Here is the script. Click to see large versions:






















They're four hundred feet high

The following emails can be found on the JGB Chat Group:



They're four hundred feet high
Posted by: "stwrtmckenzie"
Date: Sun Jul 30, 2006

I once read a Ballard story whose title I am trying to find.  It was told "in the notional terms of a psychotic in the Belmont Asylum" and was divided into paragraphs each with titles such as "The Bride Stripped Bare By Her Bachelors Even" and "The Quatarra Sand-Sea Depression".  It had some notable lines, for example "They're four hundred feet high, the last thing you need is a pair of binoculars."

Can anyone help me?



Re: They're four hundred feet high
Posted by: David Pringle
Date: Sun Jul 30, 2006

(Is it Stewart Mackenzie?):

"I once read a Ballard story whose title I am trying to find.

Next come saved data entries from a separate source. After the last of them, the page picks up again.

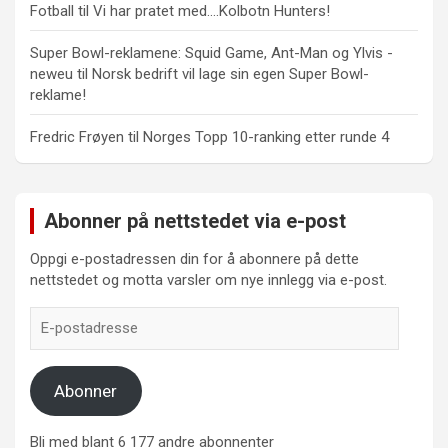
Fotball
til
Vi har pratet med….Kolbotn Hunters!
Super Bowl-reklamene: Squid Game, Ant-Man og Ylvis -
neweu
til
Norsk bedrift vil lage sin egen Super Bowl-
reklame!
Fredric Frøyen
til
Norges Topp 10-ranking etter runde 4
Abonner på nettstedet via e-post
Oppgi e-postadressen din for å abonnere på dette
nettstedet og motta varsler om nye innlegg via e-post.
E-
postadresse
Abonner
Bli med blant 6 177 andre abonnenter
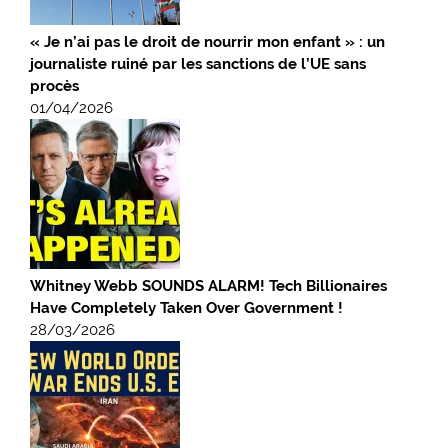
« Je n’ai pas le droit de nourrir mon enfant » : un
journaliste ruiné par les sanctions de l’UE sans
procès
01/04/2026
Whitney Webb SOUNDS ALARM! Tech Billionaires
Have Completely Taken Over Government !
28/03/2026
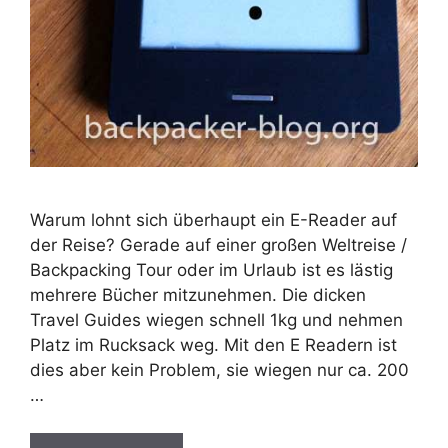
Warum lohnt sich überhaupt ein E-Reader auf
der Reise? Gerade auf einer großen Weltreise /
Backpacking Tour oder im Urlaub ist es lästig
mehrere Bücher mitzunehmen. Die dicken
Travel Guides wiegen schnell 1kg und nehmen
Platz im Rucksack weg. Mit den E Readern ist
dies aber kein Problem, sie wiegen nur ca. 200
…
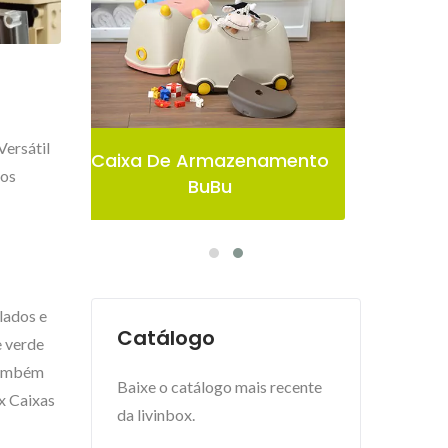
Versátil
amento
Caixa De Armazenamento
Ca
tos
Pelican
lados e
Catálogo
e verde
 também
Baixe o catálogo mais recente
x Caixas
da livinbox.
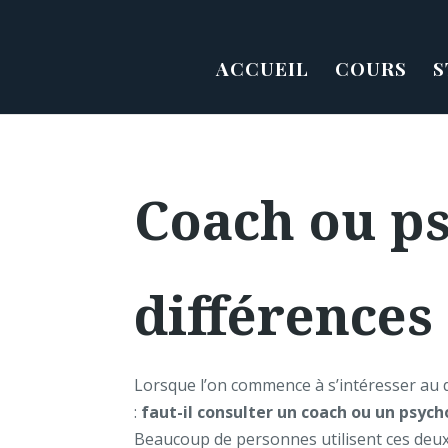
ACCUEIL
COURS
S
Coach ou ps
différences
Lorsque l’on commence à s’intéresser au d
:
faut-il consulter un coach ou un psych
Beaucoup de personnes utilisent ces deux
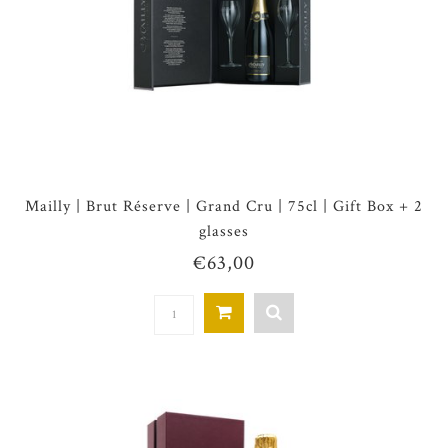
Mailly | Brut Réserve | Grand Cru | 75cl | Gift Box + 2
glasses
€63,00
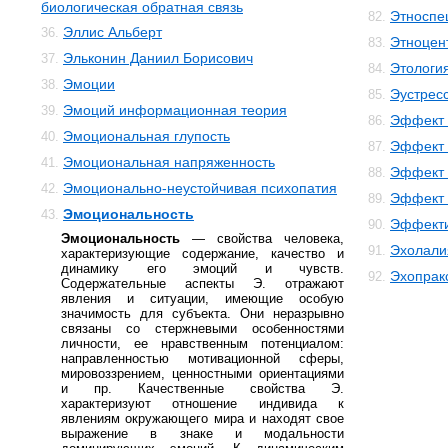
биологическая обратная связь
Этноспе
82.
Эллис Альберт
36.
Этноцен
83.
Эльконин Даниил Борисович
37.
Этологи
84.
Эмоции
38.
Эустрес
85.
Эмоций информационная теория
39.
Эффект 
86.
Эмоциональная глупость
40.
Эффект 
87.
Эмоциональная напряженность
41.
Эффект 
88.
Эмоционально-неустойчивая психопатия
42.
Эффект 
89.
Эмоциональность
43.
Эффекти
90.
Эмоциональность
— свойства человека,
Эхолали
91.
характеризующие содержание, качество и
динамику его эмоций и чувств.
Эхопрак
92.
Содержательные аспекты Э. отражают
явления и ситуации, имеющие особую
значимость для субъекта. Они неразрывно
связаны со стержневыми особенностями
личности, ее нравственным потенциалом:
направленностью мотивационной сферы,
мировоззрением, ценностными ориентациями
и пр. Качественные свойства Э.
характеризуют отношение индивида к
явлениям окружающего мира и находят свое
выражение в знаке и модальности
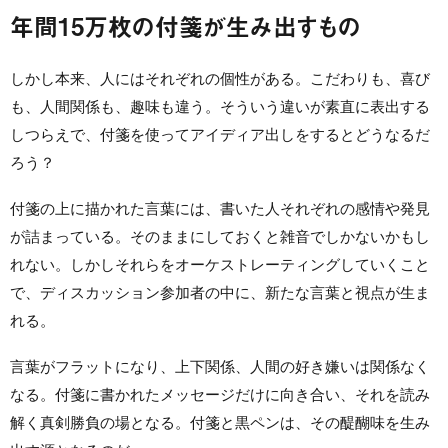
年間15万枚の付箋が生み出すもの
しかし本来、人にはそれぞれの個性がある。こだわりも、喜び
も、人間関係も、趣味も違う。そういう違いが素直に表出する
しつらえで、付箋を使ってアイディア出しをするとどうなるだ
ろう？
付箋の上に描かれた言葉には、書いた人それぞれの感情や発見
が詰まっている。そのままにしておくと雑音でしかないかもし
れない。しかしそれらをオーケストレーティングしていくこと
で、ディスカッション参加者の中に、新たな言葉と視点が生ま
れる。
言葉がフラットになり、上下関係、人間の好き嫌いは関係なく
なる。付箋に書かれたメッセージだけに向き合い、それを読み
解く真剣勝負の場となる。付箋と黒ペンは、その醍醐味を生み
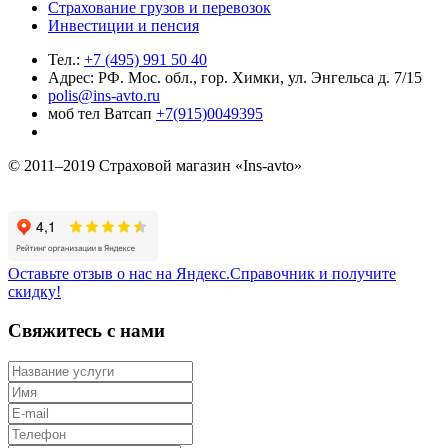
Страхование грузов и перевозок
Инвестиции и пенсия
Тел.:
+7 (495) 991 50 40
Адрес: РФ. Мос. обл., гор. Химки, ул. Энгельса д. 7/15
polis@ins-avto.ru
моб тел Ватсап
+7(915)0049395
© 2011–2019 Страховой магазин «Ins-avto»
Оставьте отзыв о нас на Яндекс.Справочник и получите
скидку!
Свяжитесь с нами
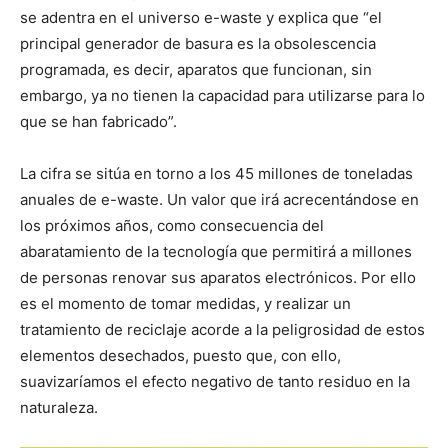
se adentra en el universo e-waste y explica que “el
principal generador de basura es la obsolescencia
programada, es decir, aparatos que funcionan, sin
embargo, ya no tienen la capacidad para utilizarse para lo
que se han fabricado”.
La cifra se sitúa en torno a los 45 millones de toneladas
anuales de e-waste. Un valor que irá acrecentándose en
los próximos años, como consecuencia del
abaratamiento de la tecnología que permitirá a millones
de personas renovar sus aparatos electrónicos. Por ello
es el momento de tomar medidas, y realizar un
tratamiento de reciclaje acorde a la peligrosidad de estos
elementos desechados, puesto que, con ello,
suavizaríamos el efecto negativo de tanto residuo en la
naturaleza.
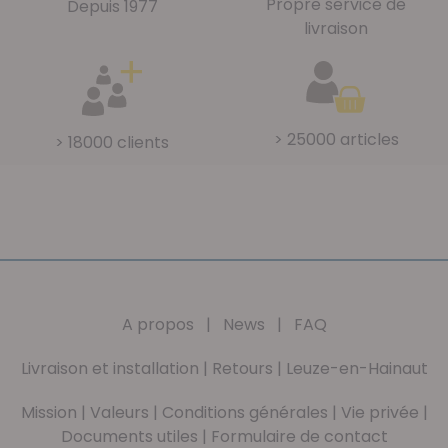
Propre service de
Depuis 1977
livraison
> 25000 articles
> 18000 clients
A propos
|
News
|
FAQ
Livraison et installation
|
Retours
|
Leuze-en-Hainaut
Mission
|
Valeurs
|
Conditions générales
|
Vie privée
|
Documents utiles
|
Formulaire de contact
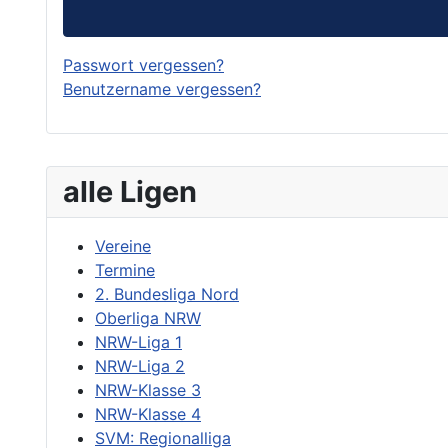
Passwort vergessen?
Benutzername vergessen?
alle Ligen
Vereine
Termine
2. Bundesliga Nord
Oberliga NRW
NRW-Liga 1
NRW-Liga 2
NRW-Klasse 3
NRW-Klasse 4
SVM: Regionalliga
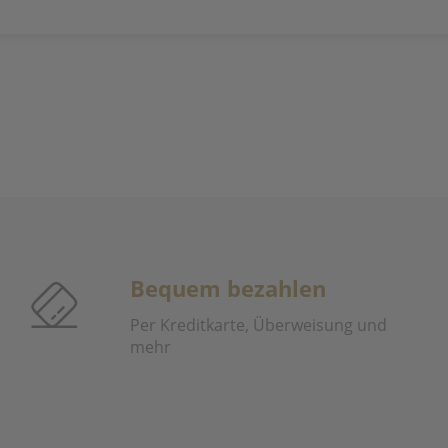
Bequem bezahlen
Per Kreditkarte, Überweisung und
mehr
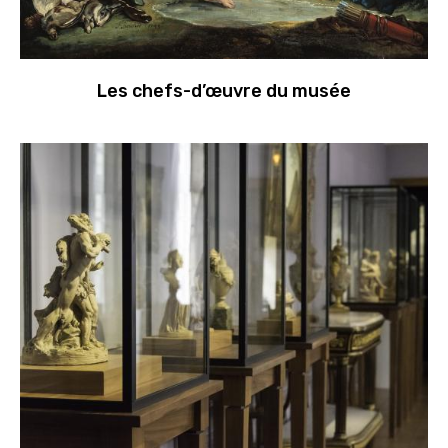
Les chefs-d’œuvre du musée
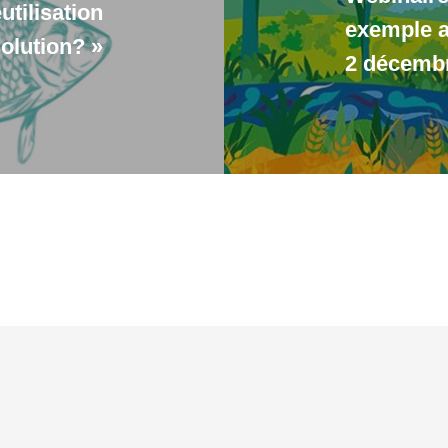
tilisation
exemple a
olution? »
2 décemb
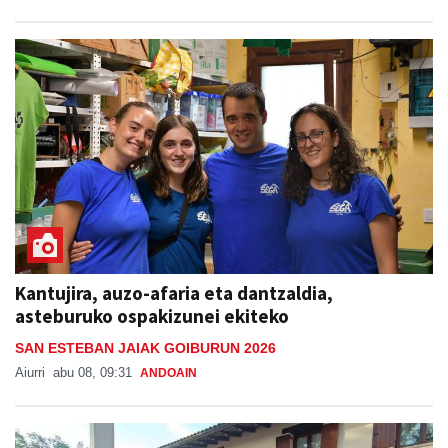
Kantujira, auzo-afaria eta dantzaldia,
asteburuko ospakizunei ekiteko
SAN ESTEBAN JAIAK GOIBURUN 2026
Aiurri
abu 08, 09:31
ANDOAIN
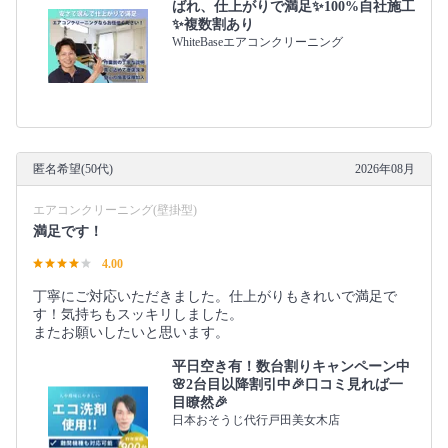
ばれ、仕上がりで満足✨100%自社施工
✨複数割あり
WhiteBaseエアコンクリーニング
匿名希望(50代)
2026年08月
エアコンクリーニング(壁掛型)
満足です！
4.00
丁寧にご対応いただきました。仕上がりもきれいで満足で
す！気持ちもスッキリしました。
またお願いしたいと思います。
平日空き有！数台割りキャンペーン中
🌸2台目以降割引中🎉口コミ見れば一
目瞭然🎉
日本おそうじ代行戸田美女木店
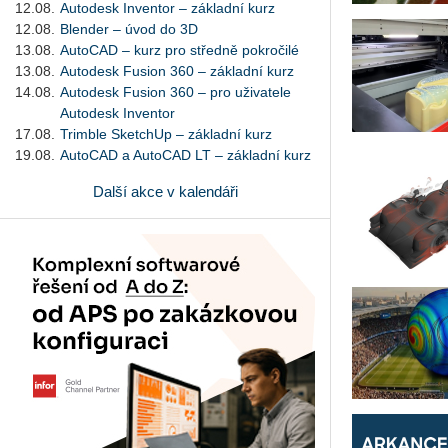
12.08.
Autodesk Inventor – základní kurz
12.08.
Blender – úvod do 3D
13.08.
AutoCAD – kurz pro středně pokročilé
13.08.
Autodesk Fusion 360 – základní kurz
14.08.
Autodesk Fusion 360 – pro uživatele
Autodesk Inventor
17.08.
Trimble SketchUp – základní kurz
19.08.
AutoCAD a AutoCAD LT – základní kurz
Další akce v kalendáři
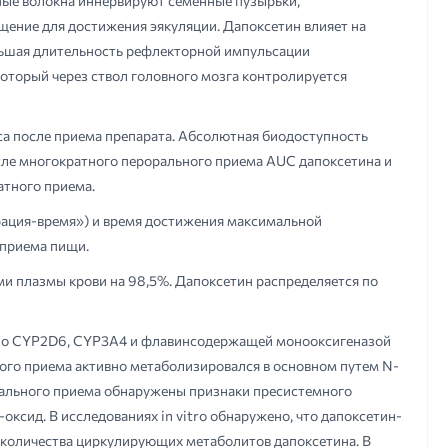
ные волокна иннервируют семенные пузырьки,
ение для достижения эякуляции. Дапоксетин влияет на
еньшая длительность рефлекторной импульсации
оторый через ствол головного мозга контролируется
аса после приема препарата. Абсолютная биодоступность
осле многократного перорального приема AUC дапоксетина и
атного приема.
рация-время») и время достижения максимальной
 приема пищи.
ами плазмы крови на 98,5%. Дапоксетин распределяется по
енно CYP2D6, CYP3A4 и флавинсодержащей монооксигеназой
ного приема активно метаболизировался в основном путем N-
рального приема обнаружены признаки пресистемного
сид. В исследованиях in vitro обнаружено, что дапоксетин-
 количества циркулирующих метаболитов дапоксетина. В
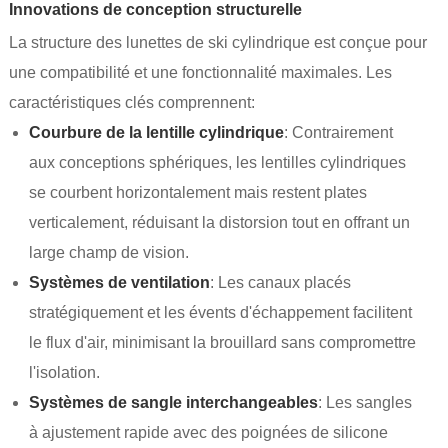
Innovations de conception structurelle
La structure des lunettes de ski cylindrique est conçue pour
une compatibilité et une fonctionnalité maximales. Les
caractéristiques clés comprennent:
Courbure de la lentille cylindrique
: Contrairement
aux conceptions sphériques, les lentilles cylindriques
se courbent horizontalement mais restent plates
verticalement, réduisant la distorsion tout en offrant un
large champ de vision.
Systèmes de ventilation
: Les canaux placés
stratégiquement et les évents d'échappement facilitent
le flux d'air, minimisant la brouillard sans compromettre
l'isolation.
Systèmes de sangle interchangeables
: Les sangles
à ajustement rapide avec des poignées de silicone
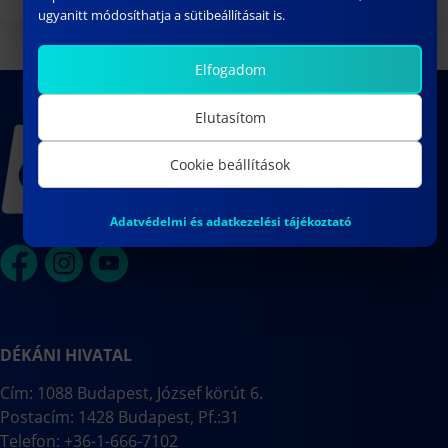
ugyanitt módosíthatja a sütibeállításait is.
Elfogadom
Elutasítom
Cookie beállítások
Adatvédelmi és adatkezelési tájékoztató
DÉKÁNI HIVATAL
Cím: 1088 Budapest, József körút 6.
Postacím: 1428 Budapest, Pf.:31
Telefon: +36-1-666-7102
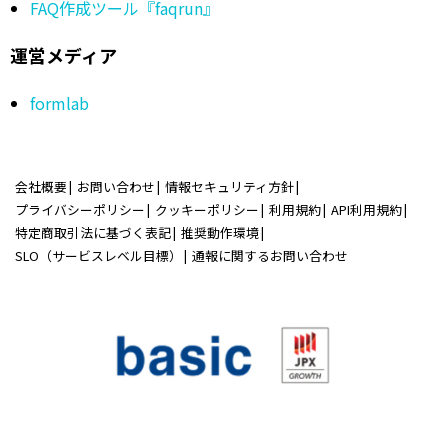
FAQ作成ツール『faqrun』
運営メディア
formlab
会社概要
お問い合わせ
情報セキュリティ方針
プライバシーポリシー
クッキーポリシー
利用規約
API利用規約
特定商取引法に基づく表記
推奨動作環境
SLO（サービスレベル目標）
通報に関するお問い合わせ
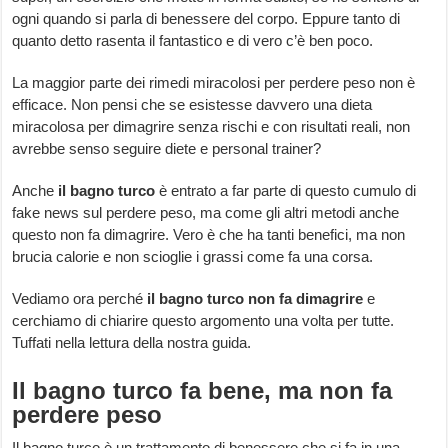
ogni quando si parla di benessere del corpo. Eppure tanto di
quanto detto rasenta il fantastico e di vero c’è ben poco.
La maggior parte dei rimedi miracolosi per perdere peso non è
efficace. Non pensi che se esistesse davvero una dieta
miracolosa per dimagrire senza rischi e con risultati reali, non
avrebbe senso seguire diete e personal trainer?
Anche
il bagno turco
è entrato a far parte di questo cumulo di
fake news sul perdere peso, ma come gli altri metodi anche
questo non fa dimagrire. Vero è che ha tanti benefici, ma non
brucia calorie e non scioglie i grassi come fa una corsa.
Vediamo ora perché
il bagno turco non fa dimagrire
e
cerchiamo di chiarire questo argomento una volta per tutte.
Tuffati nella lettura della nostra guida.
Il bagno turco fa bene, ma non fa
perdere peso
Il bagno turco è un trattamento di benessere che si fa in una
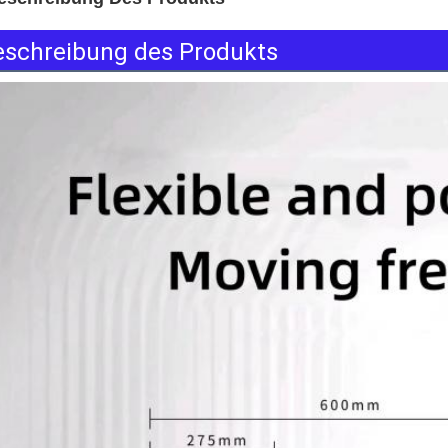
eschreibung des Produkts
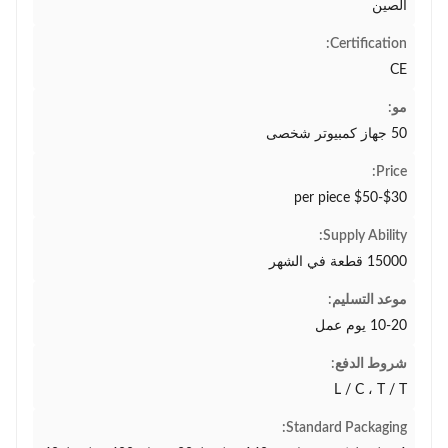
الصين
Certification:
CE
مو:
50 جهاز كمبيوتر شخصى
Price:
$30-$50 per piece
Supply Ability:
15000 قطعة في الشهر
موعد التسليم:
10-20 يوم عمل
شروط الدفع:
L / C ، T / T
Standard Packaging:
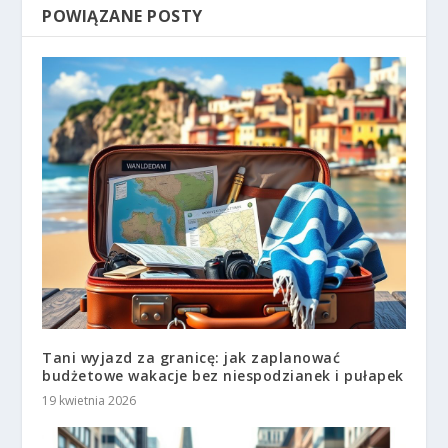
POWIĄZANE POSTY
Tani wyjazd za granicę: jak zaplanować
budżetowe wakacje bez niespodzianek i pułapek
19 kwietnia 2026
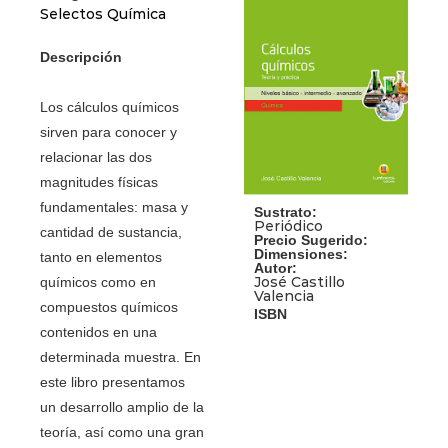
Selectos Química
Descripción
Los cálculos químicos
sirven para conocer y
relacionar las dos
magnitudes físicas
fundamentales: masa y
Sustrato:
Periódico
cantidad de sustancia,
Precio Sugerido:
Dimensiones:
tanto en elementos
Autor:
José Castillo
químicos como en
Valencia
compuestos químicos
ISBN
contenidos en una
determinada muestra. En
este libro presentamos
un desarrollo amplio de la
teoría, así como una gran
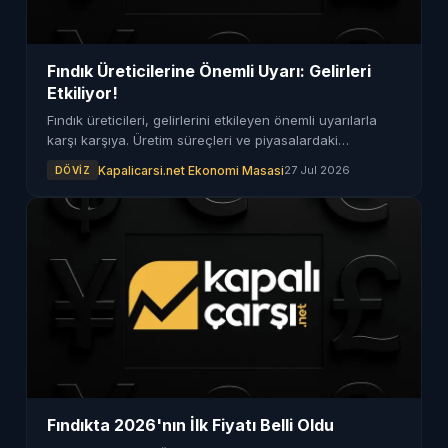
Fındık Üreticilerine Önemli Uyarı: Gelirleri
Etkiliyor!
Fındık üreticileri, gelirlerini etkileyen önemli uyarılarla
karşı karşıya. Üretim süreçleri ve piyasalardaki
değişimlere dikkat edilmeli.
Kapalicarsi.net Ekonomi Masasi
27 Jul 2026
DÖVIZ
Fındıkta 2026'nın İlk Fiyatı Belli Oldu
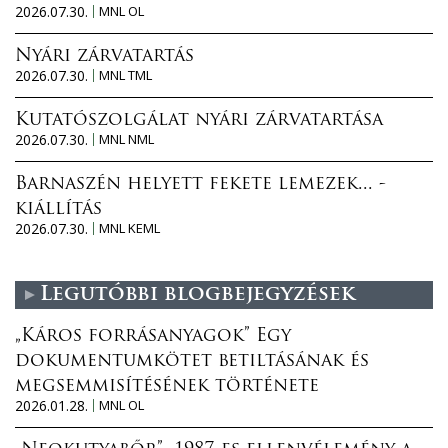
2026.07.30.
MNL OL
Nyári zárvatartás
2026.07.30.
MNL TML
Kutatószolgálat nyári zárvatartása
2026.07.30.
MNL NML
Barnaszén helyett fekete lemezek... -
kiállítás
2026.07.30.
MNL KEML
Legutóbbi blogbejegyzések
„Káros forrásanyagok” Egy
dokumentumkötet betiltásának és
megsemmisítésének története
2026.01.28.
MNL OL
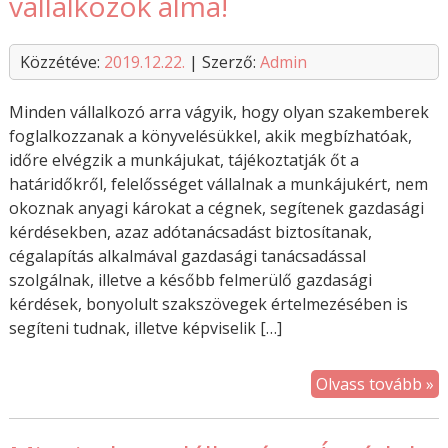
vállalkozók álma!
Közzétéve:
2019.12.22.
| Szerző:
Admin
Minden vállalkozó arra vágyik, hogy olyan szakemberek
foglalkozzanak a könyvelésükkel, akik megbízhatóak,
időre elvégzik a munkájukat, tájékoztatják őt a
határidőkről, felelősséget vállalnak a munkájukért, nem
okoznak anyagi károkat a cégnek, segítenek gazdasági
kérdésekben, azaz adótanácsadást biztosítanak,
cégalapítás alkalmával gazdasági tanácsadással
szolgálnak, illetve a később felmerülő gazdasági
kérdések, bonyolult szakszövegek értelmezésében is
segíteni tudnak, illetve képviselik […]
Olvass tovább »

It was told 'in the notional terms of a psychotic in the Belmont Asylum' and was divided into paragraphs each with titles such as 'The Bride Stripped Bare By Her Bachelors Even' and 'The Quatarra Sand-Sea Depression'. It had some notable lines, for example 'They're four hundred feet high, the last thing you need is a pair of binoculars.' Can anyone help me?"

That sounds like "The Assassination Weapon," which was collected in The Atrocity Exhibition.

You maybe read it many years ago in New Worlds, April 1966, or in a Moorcock-edited anthology derived therefrom?

-- David P.



Re: They're four hundred feet high
Posted by: "stwrtmckenzie"
Date: Sun Jul 30, 2006

Hey David P.

Yes, that was it, I did a light show of it at the Institute of Contemporary Arts in London in 1968 or 69.  How one forgets!

Stewart McKenzie



Re: They're four hundred feet high
Posted by: "David Pringle"
Date: Sun Jul 30, 2006

Stewart:

Wow! You're one of the people who put on that ICA show?

Could you tell us more about it, please? I doubt there's anyone on this mailing list who actually saw it at the time. I certainly missed it, only hearing about it after it was over. (I was 18 at the time, so I could have gone along... but I was a 6th-form schoolkid living in the Midlands.)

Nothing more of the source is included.